Introdotta nel nostro paese dalla Verlight Italia, questa vodka è una delle più consumate per il suo formato, sia nella penisola, che in Inghilterra dove viene prodotta. In Gran Bretagna nel 2010 è stata addirittura “vittima” di una corposa storia di contraffazione, che ha visto finire in cella il gestore di uno dei maggiori discount del paese della regina Elisabetta.

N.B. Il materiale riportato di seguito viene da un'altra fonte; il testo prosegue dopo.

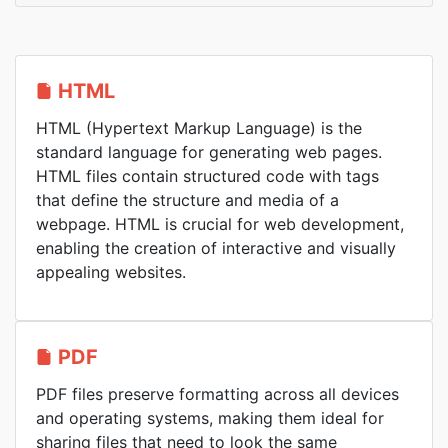
HTML
HTML (Hypertext Markup Language) is the
standard language for generating web pages.
HTML files contain structured code with tags
that define the structure and media of a
webpage. HTML is crucial for web development,
enabling the creation of interactive and visually
appealing websites.
PDF
PDF files preserve formatting across all devices
and operating systems, making them ideal for
sharing files that need to look the same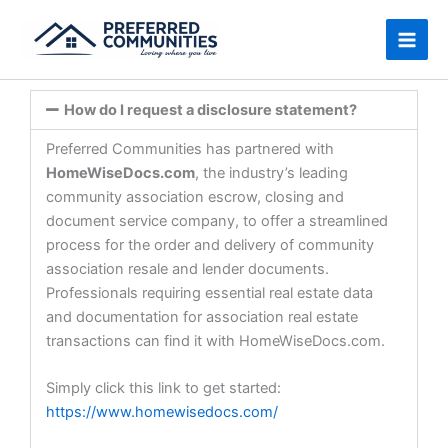
Skip
to
content
How do I request a disclosure statement?
Preferred Communities has partnered with
HomeWiseDocs.com
, the industry’s leading
community association escrow, closing and
document service company, to offer a streamlined
process for the order and delivery of community
association resale and lender documents.
Professionals requiring essential real estate data
and documentation for association real estate
transactions can find it with HomeWiseDocs.com.
Simply click this link to get started:
https://www.homewisedocs.com/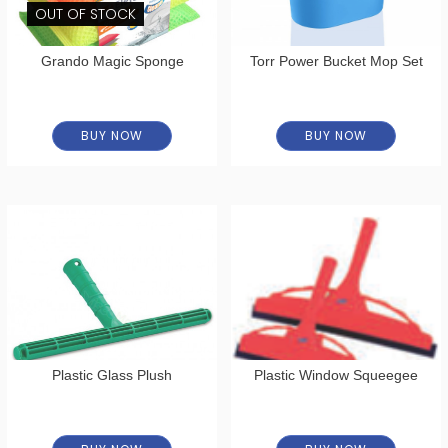
OUT OF STOCK
Grando Magic Sponge
Torr Power Bucket Mop Set
BUY NOW
BUY NOW
Plastic Glass Plush
Plastic Window Squeegee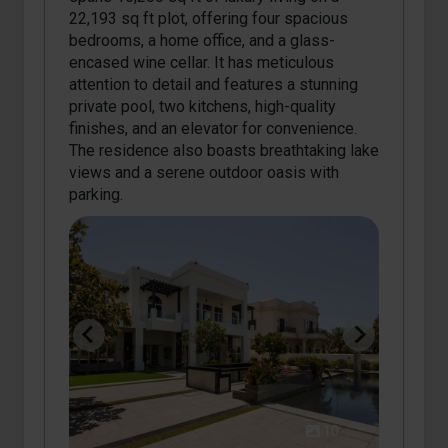
22,193 sq ft plot, offering four spacious
bedrooms, a home office, and a glass-
encased wine cellar. It has meticulous
attention to detail and features a stunning
private pool, two kitchens, high-quality
finishes, and an elevator for convenience.
The residence also boasts breathtaking lake
views and a serene outdoor oasis with
parking.
10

Low cost non significa per forza cattivo e, sebbene non possa contare nella sua versione tascabile, di una sfumatura aromatizzata, la boccetta della Granton può essere un valido compendio di supporto se si è organizzati una serata casalinga e si ha bisogno di un po’ di vodka da utilizzare qua e là per qualche cocktail. Il consiglio, se si ha intenzione di proporre Cosmopolitan, Bloody Mary ed altri cocktail contenenti questo distillato, è di scegliere il suo “alter ego” di maggiori dimensioni.

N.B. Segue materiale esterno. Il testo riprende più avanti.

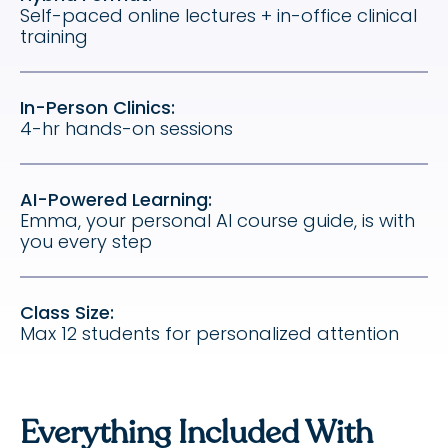
Self-paced online lectures + in-office clinical
training
In-Person Clinics:
4-hr hands-on sessions
AI-Powered Learning:
Emma, your personal AI course guide, is with
you every step
Class Size:
Max 12 students for personalized attention
Everything Included With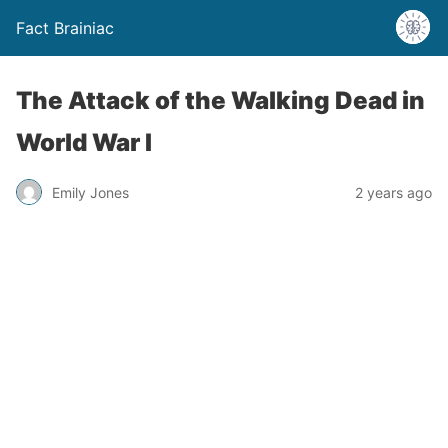
Fact Brainiac
The Attack of the Walking Dead in
World War I
Emily Jones
2 years ago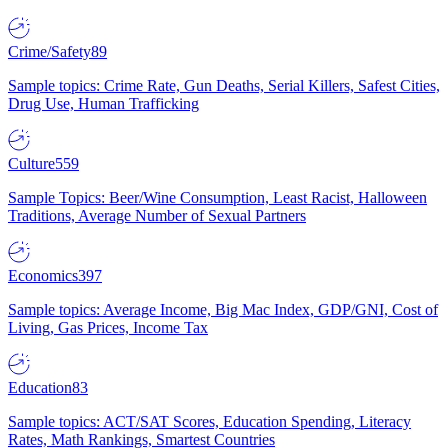
Crime/Safety
89
Sample topics: Crime Rate, Gun Deaths, Serial Killers, Safest Cities,
Drug Use, Human Trafficking
Culture
559
Sample Topics: Beer/Wine Consumption, Least Racist, Halloween
Traditions, Average Number of Sexual Partners
Economics
397
Sample topics: Average Income, Big Mac Index, GDP/GNI, Cost of
Living, Gas Prices, Income Tax
Education
83
Sample topics: ACT/SAT Scores, Education Spending, Literacy
Rates, Math Rankings, Smartest Countries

Il sapore rientra tra gli standard di mercato e lo si può considerare più che accettabile.
Il marchio Granton nasconde dietro di se più prodotti di quelli che potremmo immaginare. La sua produzione coinvolge il whiskey, l’amaretto, il vermouth, il Napoleon ed addirittura il rum. E questo solo per elencarne alcuni. Senza ombra di dubbio si può dire che il brand basi la sua attività a 360° in campo alcolico, dando modo di usufruire di un prodotto gustoso anche coloro che non possono permettersi di spendere troppo.
In Italia la sua versione “mini” costa 1,99 euro. Un prezzo più che accettabile per la tipologia di superalcolico offerto.